DESCRIPTION OF THE TASK >> Return all of the material exactly; no line may be dropped.

DATASET EXCERPTS >>
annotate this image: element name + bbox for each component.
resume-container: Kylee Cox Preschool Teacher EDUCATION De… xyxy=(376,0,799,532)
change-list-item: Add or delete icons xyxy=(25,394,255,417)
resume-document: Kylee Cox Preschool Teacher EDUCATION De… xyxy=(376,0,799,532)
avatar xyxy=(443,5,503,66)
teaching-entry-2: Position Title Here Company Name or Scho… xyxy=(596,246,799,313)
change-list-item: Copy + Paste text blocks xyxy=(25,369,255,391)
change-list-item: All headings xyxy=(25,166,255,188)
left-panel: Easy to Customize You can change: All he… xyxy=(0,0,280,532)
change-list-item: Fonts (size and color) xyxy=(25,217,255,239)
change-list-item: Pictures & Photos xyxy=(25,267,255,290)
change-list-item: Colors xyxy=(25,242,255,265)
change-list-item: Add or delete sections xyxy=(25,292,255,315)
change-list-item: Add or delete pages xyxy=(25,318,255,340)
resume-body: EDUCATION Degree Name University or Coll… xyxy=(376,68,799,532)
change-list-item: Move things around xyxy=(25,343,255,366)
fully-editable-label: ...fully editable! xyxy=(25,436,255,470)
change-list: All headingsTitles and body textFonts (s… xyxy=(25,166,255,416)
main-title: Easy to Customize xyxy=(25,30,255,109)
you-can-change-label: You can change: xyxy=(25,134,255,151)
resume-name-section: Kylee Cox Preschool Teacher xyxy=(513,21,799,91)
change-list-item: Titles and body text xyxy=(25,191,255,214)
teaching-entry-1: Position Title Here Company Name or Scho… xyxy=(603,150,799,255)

YOUR RESPONSE >>
annotate this image: element name + bbox for each component.
resume-container: Kylee Cox Preschool Teacher EDUCATION De… xyxy=(376,0,799,532)
change-list-item: Add or delete icons xyxy=(25,394,255,417)
resume-document: Kylee Cox Preschool Teacher EDUCATION De… xyxy=(376,0,799,532)
avatar xyxy=(443,5,503,66)
teaching-entry-2: Position Title Here Company Name or Scho… xyxy=(596,246,799,313)
change-list-item: Copy + Paste text blocks xyxy=(25,369,255,391)
change-list-item: All headings xyxy=(25,166,255,188)
left-panel: Easy to Customize You can change: All he… xyxy=(0,0,280,532)
change-list-item: Fonts (size and color) xyxy=(25,217,255,239)
change-list-item: Pictures & Photos xyxy=(25,267,255,290)
change-list-item: Colors xyxy=(25,242,255,265)
change-list-item: Add or delete sections xyxy=(25,292,255,315)
change-list-item: Add or delete pages xyxy=(25,318,255,340)
resume-body: EDUCATION Degree Name University or Coll… xyxy=(376,68,799,532)
change-list-item: Move things around xyxy=(25,343,255,366)
fully-editable-label: ...fully editable! xyxy=(25,436,255,470)
change-list: All headingsTitles and body textFonts (s… xyxy=(25,166,255,416)
main-title: Easy to Customize xyxy=(25,30,255,109)
you-can-change-label: You can change: xyxy=(25,134,255,151)
resume-name-section: Kylee Cox Preschool Teacher xyxy=(513,21,799,91)
change-list-item: Titles and body text xyxy=(25,191,255,214)
teaching-entry-1: Position Title Here Company Name or Scho… xyxy=(603,150,799,255)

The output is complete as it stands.